Investigação do assassinato da corretora Daiane Alves Souza revela processo judicial contra filho de síndico

assassinato da corretora Daiane Alves Souza

A Polícia Civil de Goiás prendeu Cléber Rosa de Oliveira, de 49 anos, e seu filho, Maicon Douglas de Oliveira, de 27 anos, suspeitos do assassinato da corretora Daiane Alves Souza em Caldas Novas. O crime teve um desdobramento decisivo após o síndico do condomínio confessar a autoria e indicar a localização do corpo em uma área de mata. Os restos mortais foram encontrados em avançado estado de decomposição, encerrando semanas de buscas pela profissional que estava desaparecida desde meados de dezembro.

Conflitos judiciais e motivação

Investigações apontam que a motivação pode estar relacionada a conflitos anteriores entre a vítima e os acusados. Meses antes de sua morte, Daiane havia ingressado com uma ação por danos morais contra Maicon Douglas, solicitando uma indenização de R$ 30.360. No processo, que tramita no 2º Juizado Especial Cível de Caldas Novas, a corretora alegava ser alvo de ofensas em redes sociais que atingiam sua honra, apresentando vídeos e capturas de tela de mensagens de WhatsApp como provas das agressões virtuais.

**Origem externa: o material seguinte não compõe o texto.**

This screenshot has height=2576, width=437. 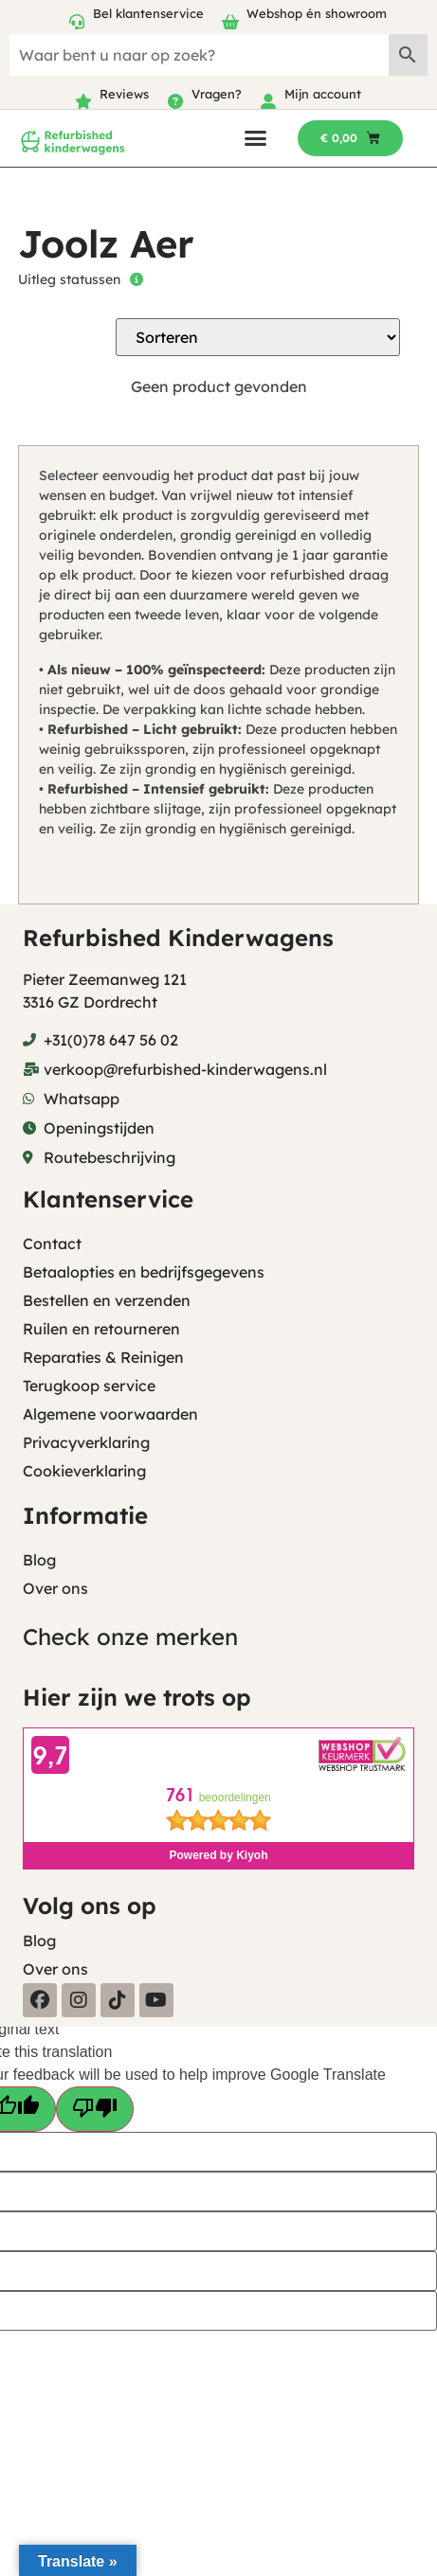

O crime ocorreu no dia 17 de dezembro de 2025, após Daiane descer ao subsolo do edifício para verificar uma queda de energia em sua residência. Segundo o depoimento de Cléber, houve uma discussão acalorada no local, que culminou no homicídio. O síndico afirmou ter agido sozinho, relatando que colocou o corpo da corretora na carroceria de sua picape para retirá-lo do condomínio. Naquela data, a vítima não levou pertences pessoais e deixou a porta de seu apartamento destrancada, indicando que pretendia retornar rapidamente.

A versão inicial apresentada pelo síndico, de que não teria saído do prédio na noite do desaparecimento, foi desmentida por análises técnicas. Imagens de câmeras de segurança mostraram o veículo de Cléber deixando o local por volta das 20h daquela noite. Além disso, a polícia destacou que um vídeo que a corretora costumava gravar durante seus deslocamentos no subsolo nunca chegou a ser enviado para sua amiga. Apesar da confissão do pai, que declarou que o filho “não fez nada”, Maicon permanece preso sob suspeita de participação no crime.

Em audiência de custódia realizada nesta quinta-feira (29/1), a Justiça de Goiás decidiu manter a prisão preventiva de ambos os investigados. O Ministério Público de Goiás (MPGO) informou que o procedimento confirmou a legalidade dos mandados de prisão e busca e apreensão. Conforme nota do órgão, “nenhum dos investigados relatou qualquer tipo de abuso, ilegalidade ou coação por parte dos agentes públicos” durante a operação. O caso segue sob investigação para esclarecer o grau exato de envolvimento de Maicon no homicídio e na ocultação de cadáver.